Actualizado: 11 de oct de 2019

Siempre decimos que cada viaje es particular, cada historia se arma de manera diferente, porque básicamente las circunstancias cambian e inevitablemente nosotros con ellas.




Berlín era un destino que hacía tiempo rodaba en mi cabeza, por lo que representa en el mundo running correr una de las majors, el lugar, la posibilidad de ser testigo de que alguien batiera un récord y marcará algún hito transcendental . Pero también por otras situaciones que convergían particularmente en mi cabeza. La planificación inicio casi un año antes, creo que nunca pensé un viaje con tanta antelación.


Por supuesto que viajar a otro país transforma desde un inicio la perspectiva de cualquier viaje, cuestión que confirme ni bien puse un pie en Tegel porque mis sensaciones empezaron a ponerse en alerta. Descubrir una ciudad es una aventura particular que puede ser atravesada por un universo de emociones diferentes, que van desde el asombro, a la confirmación de supuestos. Todo se presenta atractivo frente a uno, cuando fuimos convencidos no sólo de correr sino de ir detrás de una búsqueda personal.

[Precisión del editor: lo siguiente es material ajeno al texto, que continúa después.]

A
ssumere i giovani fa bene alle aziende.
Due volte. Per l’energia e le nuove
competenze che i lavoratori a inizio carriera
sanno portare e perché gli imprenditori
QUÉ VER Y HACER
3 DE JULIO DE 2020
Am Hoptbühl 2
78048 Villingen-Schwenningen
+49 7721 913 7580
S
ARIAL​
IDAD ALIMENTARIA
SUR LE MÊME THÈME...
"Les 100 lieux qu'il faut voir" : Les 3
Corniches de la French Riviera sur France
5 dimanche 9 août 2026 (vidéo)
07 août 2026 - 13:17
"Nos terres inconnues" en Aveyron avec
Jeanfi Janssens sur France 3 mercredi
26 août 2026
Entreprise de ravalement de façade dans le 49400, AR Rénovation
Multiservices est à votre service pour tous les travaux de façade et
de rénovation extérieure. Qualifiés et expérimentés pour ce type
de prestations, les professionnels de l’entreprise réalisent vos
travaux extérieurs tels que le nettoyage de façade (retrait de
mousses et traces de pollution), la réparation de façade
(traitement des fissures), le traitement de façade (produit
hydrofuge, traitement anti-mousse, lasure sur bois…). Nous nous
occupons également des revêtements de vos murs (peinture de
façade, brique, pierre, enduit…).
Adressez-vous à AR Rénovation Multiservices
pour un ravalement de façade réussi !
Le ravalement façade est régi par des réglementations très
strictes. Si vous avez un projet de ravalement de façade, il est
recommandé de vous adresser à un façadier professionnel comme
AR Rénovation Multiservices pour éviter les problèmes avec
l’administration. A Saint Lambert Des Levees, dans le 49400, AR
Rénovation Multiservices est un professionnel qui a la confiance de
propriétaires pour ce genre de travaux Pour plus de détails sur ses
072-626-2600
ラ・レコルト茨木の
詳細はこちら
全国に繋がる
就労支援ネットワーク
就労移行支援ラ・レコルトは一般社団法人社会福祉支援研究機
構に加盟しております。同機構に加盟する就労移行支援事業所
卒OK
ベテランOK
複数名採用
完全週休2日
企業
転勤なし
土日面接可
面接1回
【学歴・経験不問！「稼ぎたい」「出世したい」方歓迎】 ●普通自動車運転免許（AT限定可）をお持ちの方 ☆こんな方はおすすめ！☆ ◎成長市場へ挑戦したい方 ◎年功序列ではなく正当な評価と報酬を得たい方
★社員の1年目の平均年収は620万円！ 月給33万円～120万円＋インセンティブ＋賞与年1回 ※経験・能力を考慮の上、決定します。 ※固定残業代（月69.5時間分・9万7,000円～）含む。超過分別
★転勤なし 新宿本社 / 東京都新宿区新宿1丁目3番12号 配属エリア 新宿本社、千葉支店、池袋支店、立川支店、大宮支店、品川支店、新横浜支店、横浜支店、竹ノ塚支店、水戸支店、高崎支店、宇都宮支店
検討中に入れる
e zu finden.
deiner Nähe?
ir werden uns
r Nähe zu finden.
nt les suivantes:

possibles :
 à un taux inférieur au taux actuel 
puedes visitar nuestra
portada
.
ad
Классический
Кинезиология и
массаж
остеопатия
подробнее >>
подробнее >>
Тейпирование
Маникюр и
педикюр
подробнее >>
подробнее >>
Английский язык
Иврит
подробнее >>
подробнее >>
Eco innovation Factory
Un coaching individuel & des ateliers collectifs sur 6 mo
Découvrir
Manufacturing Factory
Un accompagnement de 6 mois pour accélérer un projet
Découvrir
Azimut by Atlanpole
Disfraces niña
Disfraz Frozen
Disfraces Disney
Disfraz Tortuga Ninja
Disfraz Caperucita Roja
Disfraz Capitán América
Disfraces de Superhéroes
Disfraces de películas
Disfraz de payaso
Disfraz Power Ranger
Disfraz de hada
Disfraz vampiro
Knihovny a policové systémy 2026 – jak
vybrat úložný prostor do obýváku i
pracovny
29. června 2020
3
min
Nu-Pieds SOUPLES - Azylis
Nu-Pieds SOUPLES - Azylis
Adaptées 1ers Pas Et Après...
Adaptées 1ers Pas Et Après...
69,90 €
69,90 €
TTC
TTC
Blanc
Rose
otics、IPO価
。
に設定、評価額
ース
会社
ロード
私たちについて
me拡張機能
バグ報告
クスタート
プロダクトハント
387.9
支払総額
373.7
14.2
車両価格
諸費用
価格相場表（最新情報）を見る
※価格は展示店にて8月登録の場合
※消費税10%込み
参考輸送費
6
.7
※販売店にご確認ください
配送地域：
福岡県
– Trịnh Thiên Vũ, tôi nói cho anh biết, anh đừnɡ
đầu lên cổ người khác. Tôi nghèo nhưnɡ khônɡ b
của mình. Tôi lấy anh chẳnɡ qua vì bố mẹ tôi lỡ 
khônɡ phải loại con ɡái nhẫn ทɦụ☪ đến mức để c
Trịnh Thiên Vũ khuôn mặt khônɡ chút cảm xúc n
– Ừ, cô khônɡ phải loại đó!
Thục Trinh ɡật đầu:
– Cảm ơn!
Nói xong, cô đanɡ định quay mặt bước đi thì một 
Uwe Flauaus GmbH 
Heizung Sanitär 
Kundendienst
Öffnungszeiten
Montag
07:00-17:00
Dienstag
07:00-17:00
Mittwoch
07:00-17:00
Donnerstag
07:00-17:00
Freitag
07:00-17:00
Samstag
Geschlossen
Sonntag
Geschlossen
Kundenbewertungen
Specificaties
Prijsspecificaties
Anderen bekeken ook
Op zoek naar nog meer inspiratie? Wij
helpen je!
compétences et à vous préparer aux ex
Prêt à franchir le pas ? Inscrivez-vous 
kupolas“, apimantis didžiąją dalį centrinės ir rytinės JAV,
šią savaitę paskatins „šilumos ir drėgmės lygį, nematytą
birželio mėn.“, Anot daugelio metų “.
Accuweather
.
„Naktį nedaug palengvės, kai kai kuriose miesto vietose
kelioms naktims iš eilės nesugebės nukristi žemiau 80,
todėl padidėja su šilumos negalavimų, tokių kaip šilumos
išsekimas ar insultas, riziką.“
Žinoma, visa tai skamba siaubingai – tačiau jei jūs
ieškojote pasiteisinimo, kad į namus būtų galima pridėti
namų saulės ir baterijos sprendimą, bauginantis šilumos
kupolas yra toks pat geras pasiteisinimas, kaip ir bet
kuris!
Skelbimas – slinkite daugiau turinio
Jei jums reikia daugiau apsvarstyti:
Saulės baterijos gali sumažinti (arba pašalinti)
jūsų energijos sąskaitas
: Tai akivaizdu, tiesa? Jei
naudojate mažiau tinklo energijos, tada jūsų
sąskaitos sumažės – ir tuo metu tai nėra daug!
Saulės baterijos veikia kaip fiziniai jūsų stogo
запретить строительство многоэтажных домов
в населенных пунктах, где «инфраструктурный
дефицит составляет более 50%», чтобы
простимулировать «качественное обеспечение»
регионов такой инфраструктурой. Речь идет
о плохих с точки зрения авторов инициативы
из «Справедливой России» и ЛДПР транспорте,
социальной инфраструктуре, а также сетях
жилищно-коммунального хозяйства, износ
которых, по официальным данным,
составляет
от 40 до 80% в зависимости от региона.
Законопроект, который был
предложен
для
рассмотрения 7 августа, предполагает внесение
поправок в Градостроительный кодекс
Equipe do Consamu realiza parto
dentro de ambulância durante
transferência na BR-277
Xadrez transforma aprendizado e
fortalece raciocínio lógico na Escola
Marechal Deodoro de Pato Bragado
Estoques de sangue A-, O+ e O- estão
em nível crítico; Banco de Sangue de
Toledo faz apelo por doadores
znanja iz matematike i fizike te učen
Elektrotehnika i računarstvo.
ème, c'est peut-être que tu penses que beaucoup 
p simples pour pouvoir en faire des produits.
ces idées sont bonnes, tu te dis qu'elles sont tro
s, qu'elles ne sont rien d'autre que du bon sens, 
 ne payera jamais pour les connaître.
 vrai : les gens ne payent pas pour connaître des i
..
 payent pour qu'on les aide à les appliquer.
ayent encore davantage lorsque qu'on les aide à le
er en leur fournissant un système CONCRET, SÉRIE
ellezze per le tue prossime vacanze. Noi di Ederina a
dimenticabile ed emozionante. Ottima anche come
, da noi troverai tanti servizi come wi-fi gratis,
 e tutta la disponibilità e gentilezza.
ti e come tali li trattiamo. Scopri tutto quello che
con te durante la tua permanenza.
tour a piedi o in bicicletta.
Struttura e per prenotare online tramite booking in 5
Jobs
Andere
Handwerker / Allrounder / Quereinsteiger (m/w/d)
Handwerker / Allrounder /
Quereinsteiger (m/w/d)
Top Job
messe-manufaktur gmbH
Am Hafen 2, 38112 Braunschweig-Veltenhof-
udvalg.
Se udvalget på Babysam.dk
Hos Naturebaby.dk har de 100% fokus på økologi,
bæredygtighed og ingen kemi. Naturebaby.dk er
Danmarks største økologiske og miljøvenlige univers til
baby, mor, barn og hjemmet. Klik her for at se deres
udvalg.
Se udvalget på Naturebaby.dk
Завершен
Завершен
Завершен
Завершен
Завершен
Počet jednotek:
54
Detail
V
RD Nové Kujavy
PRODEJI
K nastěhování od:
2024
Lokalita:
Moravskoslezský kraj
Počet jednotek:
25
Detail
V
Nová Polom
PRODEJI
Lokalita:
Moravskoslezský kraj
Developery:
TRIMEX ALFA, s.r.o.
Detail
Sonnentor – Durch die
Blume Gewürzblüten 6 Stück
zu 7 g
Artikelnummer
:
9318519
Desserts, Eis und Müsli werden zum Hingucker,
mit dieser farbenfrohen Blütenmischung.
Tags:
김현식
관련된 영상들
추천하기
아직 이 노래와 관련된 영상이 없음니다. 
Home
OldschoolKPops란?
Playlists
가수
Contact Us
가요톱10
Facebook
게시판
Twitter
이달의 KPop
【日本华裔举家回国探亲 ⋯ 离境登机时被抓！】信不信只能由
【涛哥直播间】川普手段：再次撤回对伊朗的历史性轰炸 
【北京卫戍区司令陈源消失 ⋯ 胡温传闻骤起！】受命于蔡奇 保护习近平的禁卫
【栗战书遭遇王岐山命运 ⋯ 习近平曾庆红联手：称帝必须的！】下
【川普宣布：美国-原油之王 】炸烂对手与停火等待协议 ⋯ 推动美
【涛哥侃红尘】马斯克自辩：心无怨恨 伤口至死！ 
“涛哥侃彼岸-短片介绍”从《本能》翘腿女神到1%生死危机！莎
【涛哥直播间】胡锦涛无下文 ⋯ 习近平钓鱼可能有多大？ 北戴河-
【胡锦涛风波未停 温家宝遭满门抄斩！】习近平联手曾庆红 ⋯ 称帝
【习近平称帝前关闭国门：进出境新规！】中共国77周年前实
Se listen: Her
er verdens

Pero volviendo a la carrera decir que una competencia de esta naturaleza encierra un sin fin de detalles de organización, logística y cuidados quizás resulte una obviedad pero vivirlo lo confirma. Empecemos por la Expo, ubicada en un lugar emblema como el antiguo aeropuerto de Flughafen Tempelhof en la Plaz der Luftbrucke, un lugar en principio inabarcable, los hangares fueron escenarios de los distintos stand de marcas y sponsors del evento, por supuesto te encontrabas con todas la opciones posibles de lo que quisieras. La marea de corredores estaba totalmente organizada, todo fluía con total sincronización para la entrega del kit y la pechera. En los exteriores se disponían lugares para comer y degustar cosas típicas, participar de sorteos y recibir souvenirs, folletería promocional, etc. Todo el ambiente era la antesala que anticipaba lo que ocurrirían un par de días de después.


Los días previos al gran evento Berlin te invita a recorrerla con múltiples opciones, parafraseando a Felipe uno de los guías de un tours que tome, podríamos sintetizar diciendo “acá en las calles se respira historia”, y es cierto. Aprovecho para recomendar el servicio de recorrido libres , lo pueden tomar en la puerta de Brandemburgo y sólo les costará una propina que tiene de base 10 euros. La gastronomía también se destaca por su cervecería y embutidos de todo tipo y tamaño, acá les puedo sugerir un lugar llamado Curry 63 cerca de Zoológico. Pueden pasar más de tres días recorriendo, cada uno de los barrios propone opciones distintas.


Pagina aparte para el día de la Carrera, septiembre es lluvioso en Berlin, así que el telón de fondo en un 80% fue la intensa lluvia. Para variar arranque viviendo el stress de haberme olvidado la pulsera de identificación en el hotel, por suerte el ingenio argentinos me hizo zafar y pude ingresar a la zona de largada, a partir de ahí todo fluyo sin problemas. En cuanto a los detalles del circuito podríamos decir que confirmamos (si de algo vale mi corroboración) que es rápido, quizás un tanto monótono comparado con otros, tal vez por un tema de composición del trazado. Cualquier otra cosa que mencione son detalles frente a un evento cuya envergadura supera cualquier comentario.


Berlin fue , sin dudas, una experiencia que me deja al regreso un dejo de tristeza porque termino pero a su vez la confirmación perfecta: correr te inspira a seguir buscando nuevas excusas para viajar.